Clearly Yoseph's father was far away in Canaan- how could he have seen the image of his father Yaakov in the window? That image of Yaakov that he saw was the voice in his head. Over and over he had heard his father say, “Good boys don't act that way. In our family, our values are...” And, of course, like any teenager, (Yoseph was just 17 when he went to Egypt), he said to his dad, “I know, I know- why do you keep on telling me the same thing?!” And, yet, Yaakov continued sending those messages. That is why, when faced with a challenge to his morality, he heard that voice in his head.
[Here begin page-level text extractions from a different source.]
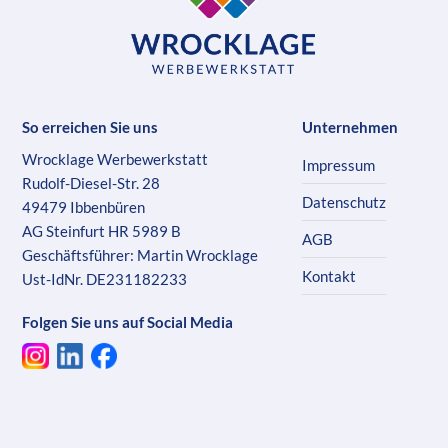
So erreichen Sie uns
Unternehmen
Wrocklage Werbewerkstatt
Impressum
Rudolf-Diesel-Str. 28
Datenschutz
49479 Ibbenbüren
AG Steinfurt HR 5989 B
AGB
Geschäftsführer: Martin Wrocklage
Kontakt
Ust-IdNr. DE231182233
Folgen Sie uns auf Social Media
So, some of you might have been reading this article and saying to yourself that when we have our frequent “talks” with our children they say to us, “I know, I know- enough already!” And, yet when they are faced with challenges, whether peer pressure to do the wrong thing or the temptation to engage in any at-risk behavior, or even the temptation to skip their homework, they will hear our voices in their head, and practically see our images before them reminding them of what they should do. At the end of the day, if we do a good job at relaying our values, they will remember them and act upon them. 


As we are all planning our family open houses- considering what values we want to relay and what our family stands for, we cannot forget that  during the planning stages of this open house we also have to do just what we at Yavneh do each year- in what areas has our family improved? In what areas do we still need to grow?  Good luck planning your open house…and don’t forget the swag! 



Advisory Update:

Sixth Grade:  Students discussed appropriate behavior and manners as students in a classroom. 


Seventh Grade: Students debriefed their Frost Valley trip and considered what they gained.  They also had the opportunity to practice their listening skills


Eighth Grade: Students discussed the importance of “goodness.”